# When do we get the $200 bonus?



## TheNittanyMan (Aug 5, 2021)

Is it tomorrow's paycheck or the paycheck after that?

And does anybody know the number where I can contact target human resources


----------



## FlowTeamChick (Aug 5, 2021)

I think stores are on different payroll cycles, depending what district you're in.  I was told it'd be later in the month, not tomorrow's.


----------



## BrandonRM303 (Aug 5, 2021)

August 13th if your last paycheck was July 30th, August 20th if your last paycheck is this Friday the 6th.


----------



## a1flow (Aug 5, 2021)

We get paid on Aug. 13 and no bonus included, so probably will show on the 20th


----------



## Anelmi (Aug 5, 2021)

^^ ? How do you know this?

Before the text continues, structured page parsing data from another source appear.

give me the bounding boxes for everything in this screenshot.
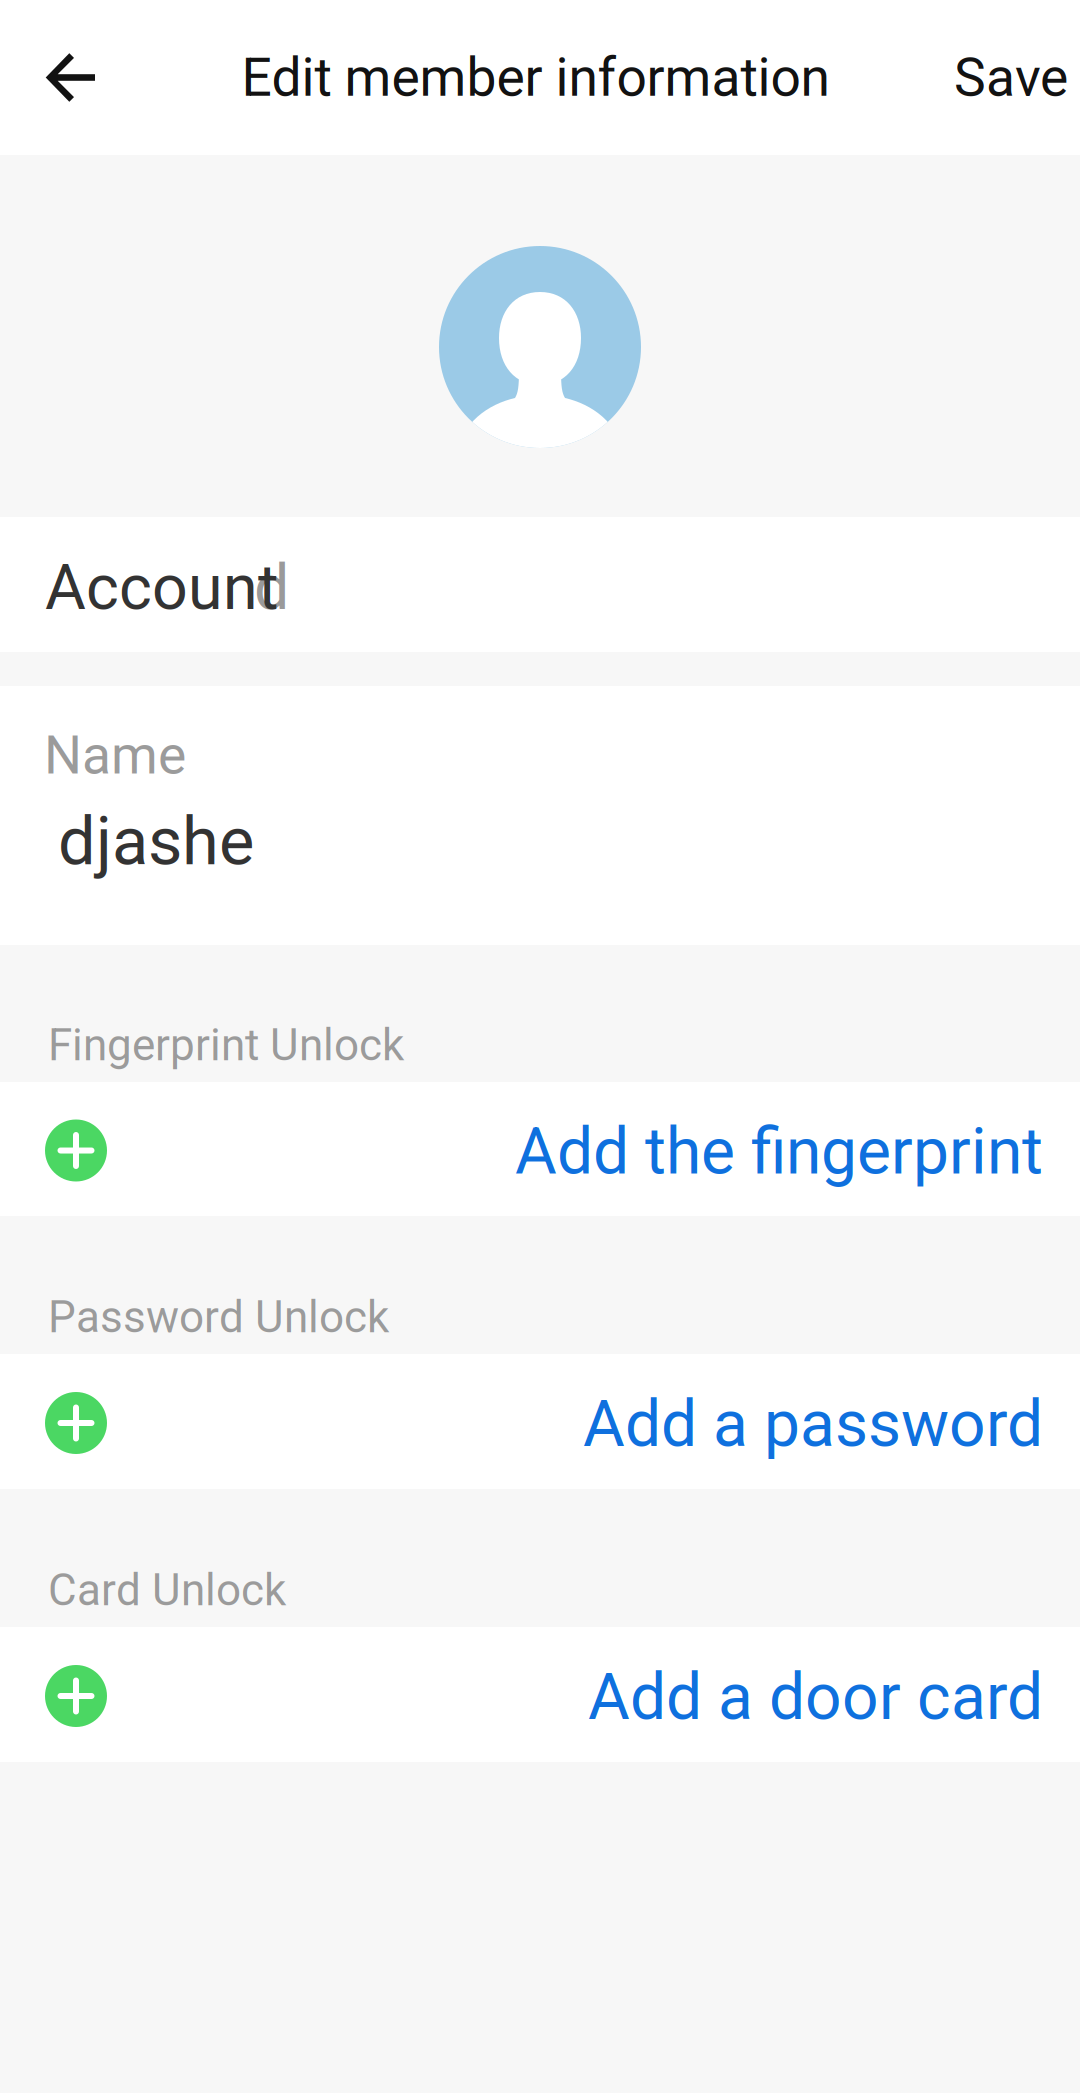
button[interactable]: Name xyxy=(0,686,1080,945)
button[interactable]: Save xyxy=(954,0,1080,155)
staticText: Password Unlock xyxy=(48,1291,389,1343)
staticText: Fingerprint Unlock xyxy=(48,1019,404,1071)
button[interactable]: Add a password xyxy=(0,1354,1080,1489)
staticText: Add a password xyxy=(583,1386,1043,1462)
staticText: d xyxy=(254,551,289,624)
button[interactable]: Add a door card xyxy=(0,1627,1080,1762)
staticText: djashe xyxy=(58,802,254,881)
staticText: Save xyxy=(954,46,1068,109)
staticText: Add a door card xyxy=(588,1660,1043,1734)
button[interactable]: d xyxy=(0,517,1080,652)
staticText: Account xyxy=(45,551,279,624)
staticText: Add the fingerprint xyxy=(515,1114,1043,1189)
button[interactable]: Add the fingerprint xyxy=(0,1082,1080,1216)
staticText: Edit member information xyxy=(242,46,830,109)
staticText: Card Unlock xyxy=(48,1564,286,1616)
button[interactable]: Back xyxy=(0,0,142,155)
staticText: Name xyxy=(44,724,186,786)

You can't even see your paystub for the 8/13 check yet.


----------



## Hardlinesmaster (Aug 5, 2021)

Another $200 bonus for team members
					

I guess on demand does get it. [Picture Deleted}




					www.thebreakroom.org


----------



## Yetive (Aug 5, 2021)

TheNittanyMan said:


> Is it tomorrow's paycheck or the paycheck after that?
> 
> And does anybody know the number where I can contact target human resources





800-394-1885


----------



## Hardlinesmaster (Aug 5, 2021)

TheNittanyMan said:


> Is it tomorrow's paycheck or the paycheck after that?
> 
> And does anybody know the number where I can contact target human resources


Maybe around the 25th.


----------



## timelord78 (Aug 13, 2021)

It was in today’s check


----------



## Noiinteam (Aug 14, 2021)

Next week for the east coast.


----------



## HRTMKendall (Aug 18, 2021)

I can confirm the 200$ bonus is in this Friday’s check!


----------



## Targetking (Aug 18, 2021)

whatbonus?


----------



## commiecorvus (Aug 19, 2021)

Targetking said:


> whatbonus?




Really working hard not to be snarky here...
It's not easy.
There is a link, in the middle of this thread posted by @Hardlinesmaster, that goes to another thread, that answers your question.


----------



## DBZ (Aug 21, 2021)

Targetking said:


> whatbonus?



Maybe you should try *reading* the board. There is even a *search* feature!


----------



## Targetking (Aug 21, 2021)

DBZ said:


> Maybe you should try *reading* the board. There is even a *search* feature!


i found it 4 day s ago doing that thanks


----------